不意の出来事に驚きはしたものの、この感触はふわりと浮き上がった遮光カーテンに他ならないとすぐに気付いたからだ。

どうやら窓に隙間が開いていたらしく、時折弱々しい風がカーテンを靡かせていた。

ただの自然現象だったことに安堵しつつ、私は窓の縁を掴み、ぐいっと右にスライドさせる。

窓ガラスによって切断された風がひゅうひゅうと不気味な断末魔を上げたのを最後、やがて静寂が訪れた。


しかし風が止んだ後も、肩に入った力は抜けない。


どうして?いつから?

記憶を隅々まで辿り今日1日の行動を思い返してみたものの、窓を開けた覚えなどこれっぽっちもなかった。

そもそもである。

たとえ覚えていないとしても、どのテレビ局も一様に寒波がどうの、積雪がどうのと騒ぎ立てているこの肌寒い時期にわざわざ冷気を招き入れるような馬鹿な真似をするはずがないのだ。


ぶるりと体が震える。

背筋を伝う寒気に耐えかねた私は、ベッドに座って羽毛布団をぐるりと全身に巻きつけた。

足の指をぎゅっと閉じ、肩を小刻みに揺らす。

室内には私の動きに合わせてギシギシと軋むベッドの小さな悲鳴だけが嫌に響いていた。


美希がいたずらで開けたのだろうか?

…いや、そんな素振りはなかったし、第一彼女はそういうことをするような人間ではない。
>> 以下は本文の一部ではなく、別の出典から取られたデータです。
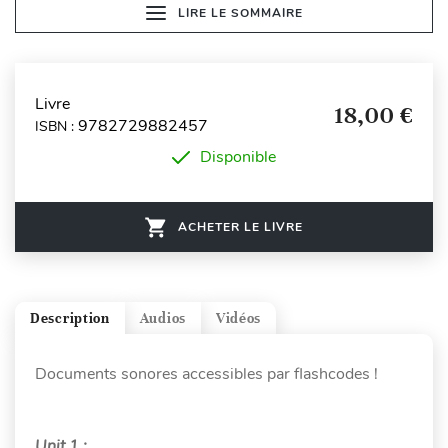
LIRE LE SOMMAIRE
Livre
18,00 €
9782729882457
ISBN :
Disponible
ACHETER LE LIVRE
Description
Audios
Vidéos
Documents sonores accessibles par flashcodes !
Unit 1 :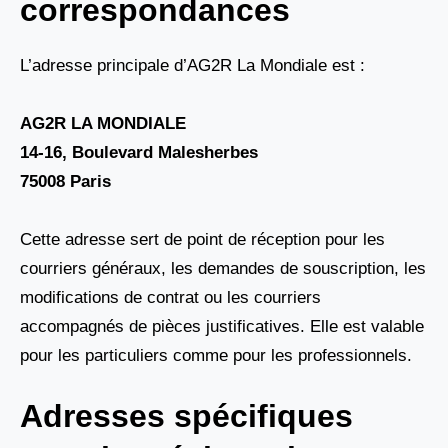
correspondances
L’adresse principale d’AG2R La Mondiale est :
AG2R LA MONDIALE
14-16, Boulevard Malesherbes
75008 Paris
Cette adresse sert de point de réception pour les
courriers généraux, les demandes de souscription, les
modifications de contrat ou les courriers
accompagnés de pièces justificatives. Elle est valable
pour les particuliers comme pour les professionnels.
Adresses spécifiques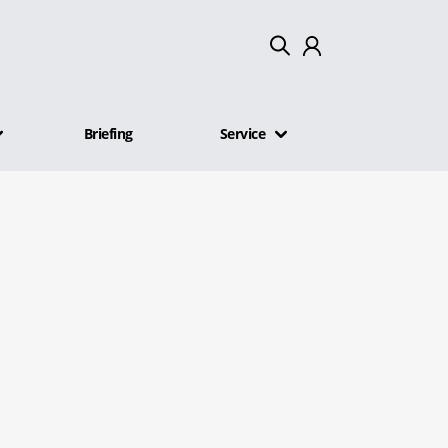
Mein Konto
Briefing
Service
Abmelden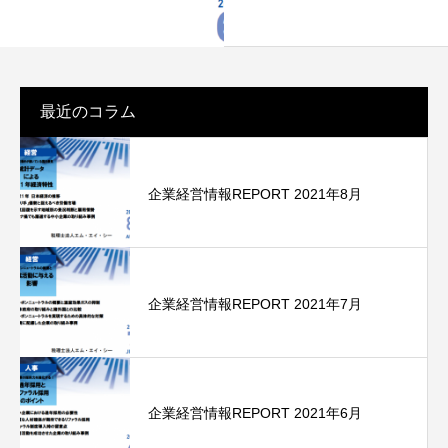
最近のコラム
企業経営情報REPORT 2021年8月
企業経営情報REPORT 2021年7月
企業経営情報REPORT 2021年6月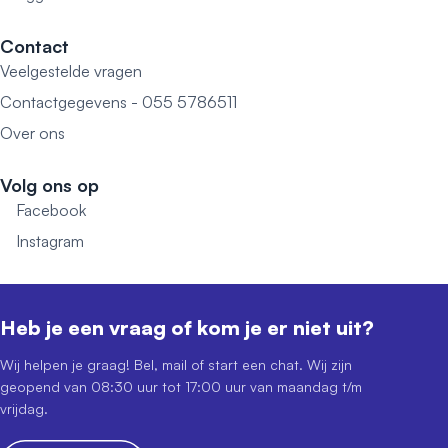
Contact
Veelgestelde vragen
Contactgegevens - 055 5786511
Over ons
Volg ons op
Facebook
Instagram
Heb je een vraag of kom je er niet uit?
Wij helpen je graag! Bel, mail of start een chat. Wij zijn
geopend van 08:30 uur tot 17:00 uur van maandag t/m
vrijdag.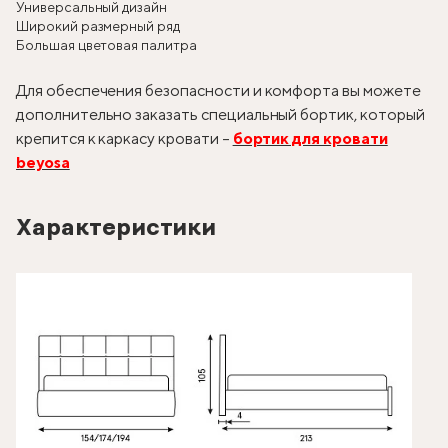
Универсальный дизайн
Широкий размерный ряд
Большая цветовая палитра
Для обеспечения безопасности и комфорта вы можете
дополнительно заказать специальный бортик, который
крепится к каркасу кровати –
бортик для кровати
beyosa
Характеристики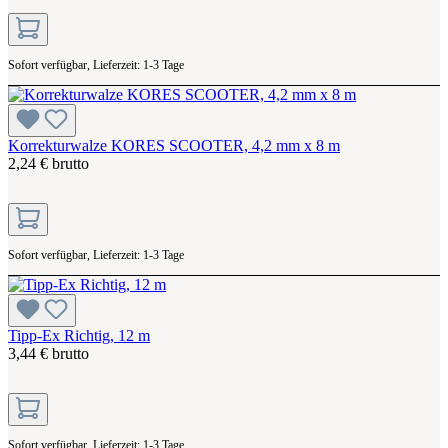
Sofort verfügbar, Lieferzeit: 1-3 Tage
Korrekturwalze KORES SCOOTER, 4,2 mm x 8 m
2,24 € brutto
Sofort verfügbar, Lieferzeit: 1-3 Tage
Tipp-Ex Richtig, 12 m
3,44 € brutto
Sofort verfügbar, Lieferzeit: 1-3 Tage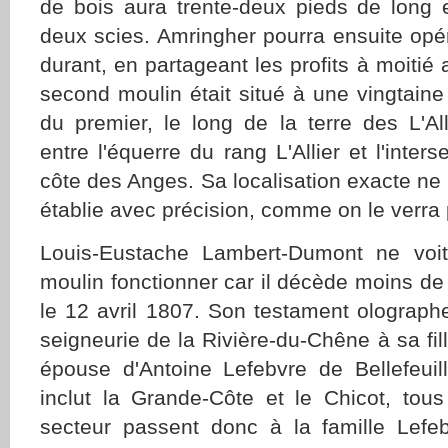
de bois aura trente-deux pieds de long 
deux scies. Amringher pourra ensuite opé
durant, en partageant les profits à moitié
second moulin était situé à une vingtain
du premier, le long de la terre des L'All
entre l'équerre du rang L'Allier et l'inters
côte des Anges. Sa localisation exacte ne
établie avec précision, comme on le verra p
Louis-Eustache Lambert-Dumont ne voi
moulin fonctionner car il décède moins de 
le 12 avril 1807. Son testament olographe
seigneurie de la Rivière-du-Chêne à sa fil
épouse d'Antoine Lefebvre de Bellefeui
inclut la Grande-Côte et le Chicot, tou
secteur passent donc à la famille Lefebv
では私が留守の間に両親か大家さんが上がり込んだのだろうか?

…連絡も無しに?

いずれにせよ、揺るぎない事実が一つ。


“誰かがこの部屋に入った“


今の今まで確認できなかったことが余計に不安を煽り、恐怖が胸の中でぶくぶくと膨れ上がっていく。

あの窓は本当に、私がお風呂に入る前から開いていたのだろうか。

もしも入浴中に何者かが侵入してきたのだとしたら…


不安というものは一度でも根付いてしまうと際限なく広がっていき、やがてそれ以外のことを考えられなくなる。

もはや私には、今も誰かが部屋の片隅でそっと息を潜めてこちらを見ているような気がしてならなかった。


そんな焦りからだろう。

途端に先程まで脳内に記憶していたはずの家具の配置がぼやけて、自分がどこを向いているのかさえ曖昧になる。

頭が真っ白になるとはこういうことか。

視覚に頼ることができない私にとって、それは自分の周囲から世界が消滅したに等しい絶望だった。